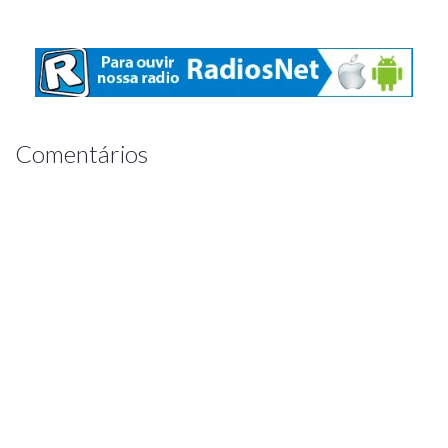
Comentários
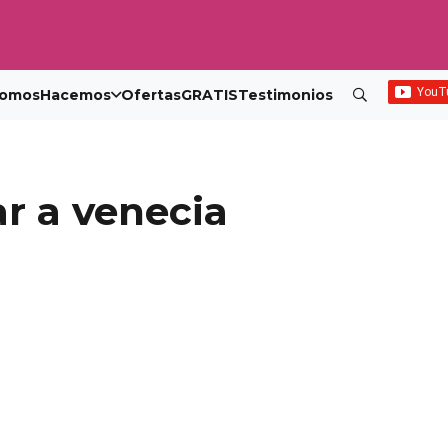
omos
Hacemos
Ofertas
GRATIS
Testimonios
ar a venecia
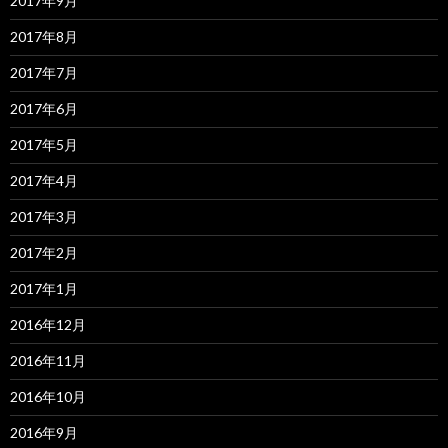
2017年9月
2017年8月
2017年7月
2017年6月
2017年5月
2017年4月
2017年3月
2017年2月
2017年1月
2016年12月
2016年11月
2016年10月
2016年9月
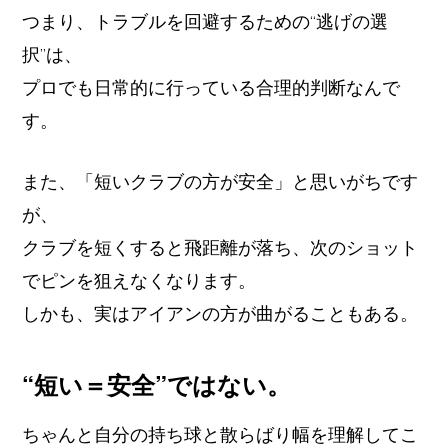
つまり、トラブルを回避するための“逃げの選
択”は、
プロでも日常的に行っている合理的判断なんで
す。
また、「短いクラブの方が安全」と思いがちです
が、
クラブを短くすると飛距離が落ち、次のショット
でピンを狙えなくなります。
しかも、実はアイアンの方が曲がることもある。
“短い＝安全”ではない。
ちゃんと自分の持ち球と散らばり幅を理解してこ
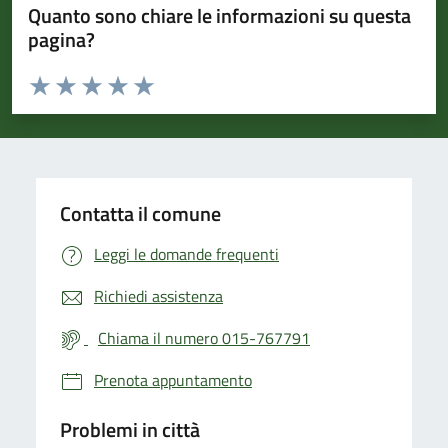
Quanto sono chiare le informazioni su questa
pagina?
Valuta da 1 a 5 stelle la pagina
Valuta 1 stelle su 5
Valuta 2 stelle su 5
Valuta 3 stelle su 5
Valuta 4 stelle su 5
Valuta 5 stelle su 5
Contatta il comune
Leggi le domande frequenti
Richiedi assistenza
Chiama il numero 015-767791
Prenota appuntamento
Problemi in città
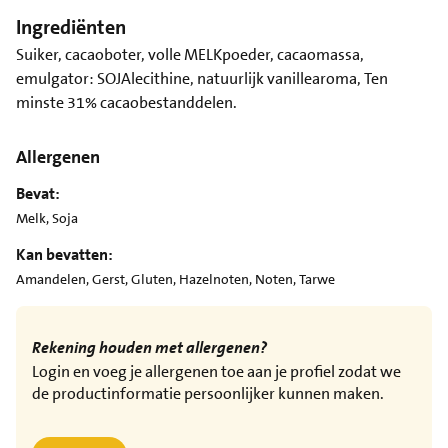
Ingrediënten
Suiker, cacaoboter, volle MELKpoeder, cacaomassa,
emulgator: SOJAlecithine, natuurlijk vanillearoma, Ten
minste 31% cacaobestanddelen.
Allergenen
Bevat:
Melk, Soja
Kan bevatten:
Amandelen, Gerst, Gluten, Hazelnoten, Noten, Tarwe
Rekening houden met allergenen?
Login en voeg je allergenen toe aan je profiel zodat we
de productinformatie persoonlijker kunnen maken.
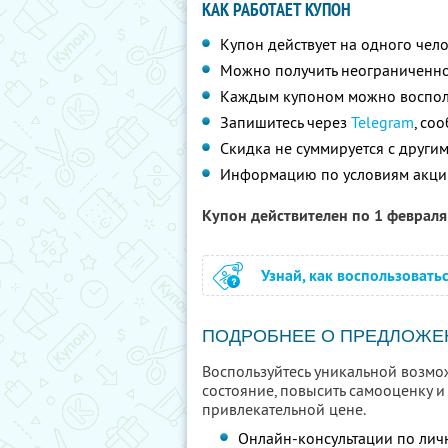
КАК РАБОТАЕТ КУПОН
Купон действует на одного чел
Можно получить неограниченно
Каждым купоном можно восполь
Запишитесь через
Telegram
, со
Скидка не суммируется с друг
Информацию по условиям акци
Купон действителен по 1 феврал
Узнай, как воспользовать
ПОДРОБНЕЕ О ПРЕДЛОЖЕ
Воспользуйтесь уникальной возмо
состояние, повысить самооценку 
привлекательной цене.
Онлайн-консультации по ли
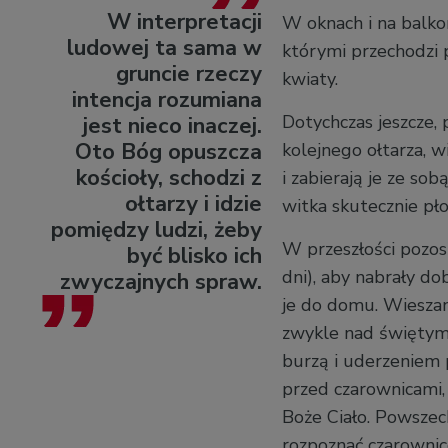
W interpretacji
W oknach i na balko
ludowej ta sama w
którymi przechodzi p
gruncie rzeczy
kwiaty.
intencja rozumiana
Dotychczas jeszcze, 
jest nieco inaczej.
Oto Bóg opuszcza
kolejnego ołtarza, w
kościoły, schodzi z
i zabierają je ze so
ołtarzy i idzie
witka skutecznie pło
pomiędzy ludzi, żeby
W przeszłości pozos
być blisko ich
dni), aby nabrały do
zwyczajnych spraw.
je do domu. Wieszano
zwykle nad świętym
burzą i uderzeniem 
przed czarownicami,
Boże Ciało. Powszec
rozpoznać czarownic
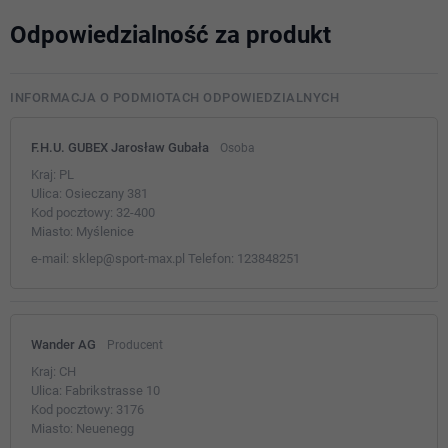
Odpowiedzialność za produkt
INFORMACJA O PODMIOTACH ODPOWIEDZIALNYCH
F.H.U. GUBEX Jarosław Gubała
Osoba
Kraj:
PL
Ulica:
Osieczany 381
Kod pocztowy:
32-400
Miasto:
Myślenice
e-mail:
sklep@sport-max.pl
Telefon:
123848251
Wander AG
Producent
Kraj:
CH
Ulica:
Fabrikstrasse 10
Kod pocztowy:
3176
Miasto:
Neuenegg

◇ ◇ ◇

**WHAT TO WORK ON:** Pull every line containing the word "stelle" out of the listing.

**ANSWER FOR THE TASK:**
Valuta da 1 a 5 stelle la pagina
Valuta 1 stelle su 5
Valuta 2 stelle su 5
Valuta 3 stelle su 5
Valuta 4 stelle su 5
Valuta 5 stelle su 5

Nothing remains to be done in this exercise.